Most authors of reliability studies have reported intraclass correlation coefficients (ICCs) for their data. This would be inappropriate for our data because testing was conducted on several homogenous populations (ie, stable water baths). Intraclass correlation coefficients are used to assess the variability among judges (eg, people, instruments) when multiple participants are measured and a true value is not known.15–17 Intraclass correlation coefficients reflect the ratio of judge variance to participant variance.15–18 If participant variance is low, the ratio is skewed, and a negative or low ICC value results despite low judge variance.16 Our participant variance was 0 because we were measuring stable water baths. Calculations of ICCs for our data would result in extremely low or negative ICC values despite temperature differences of less than 0.05°C.16
Another issue with using ICCs to determine the reliability of our temperature data is that ICCs report the amount of agreement or consistency among judges.16,17 Our research question was “How different are temperature measurements from a known criterion standard (ie, a NIST-calibrated mercury thermometer certified to 0.1°C)?” rather than “How consistent are thermocouples with one another?” If we assessed the consistency of the mercury thermometer and thermocouples, which would dismiss the idea that we know how accurate the mercury thermometer is, we would still have low ICC values because of the low participant variability.

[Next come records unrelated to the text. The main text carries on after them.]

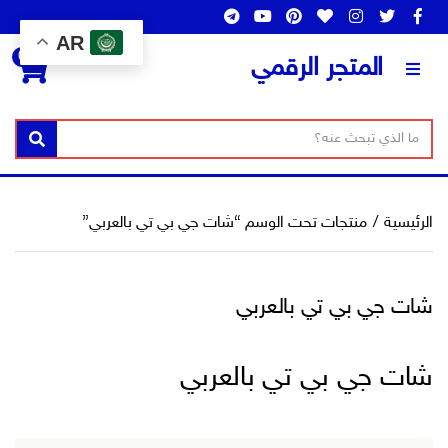
AR
0
المتجر الرقمي
ن
ا
بحث
ص
س
ا
م
ل
ا
الرئيسية
/
منتجات تحت الوسم “شات جي بي تي بالعربي”
ب
ل
ح
ت
ث
ص
شات جي بي تي بالعربي
ن
ي
ف
شات جي بي تي بالعربي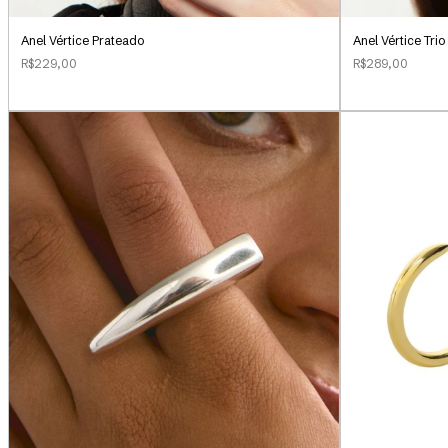
Anel Vértice Prateado
Anel Vértice Tri
R$229,00
R$289,00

Investigators examining temperature changes with therapeutic modalities should be cautious when using IT-21 thermocouples regardless of the electrothermometer used and when using IT-18 thermocouples for temperatures less than 10°C. It may also be helpful for investigators to record the amount of use each thermocouple receives, especially for the IT-21s. We recommend that investigators measure and report the validity, reliability, and calculated uncertainty (validity + reliability) of their temperature measurements. These validity and reliability measurements should be taken at temperatures similar to those expected during the experiment. This information will enable investigators and clinicians to better interpret results and conclusions.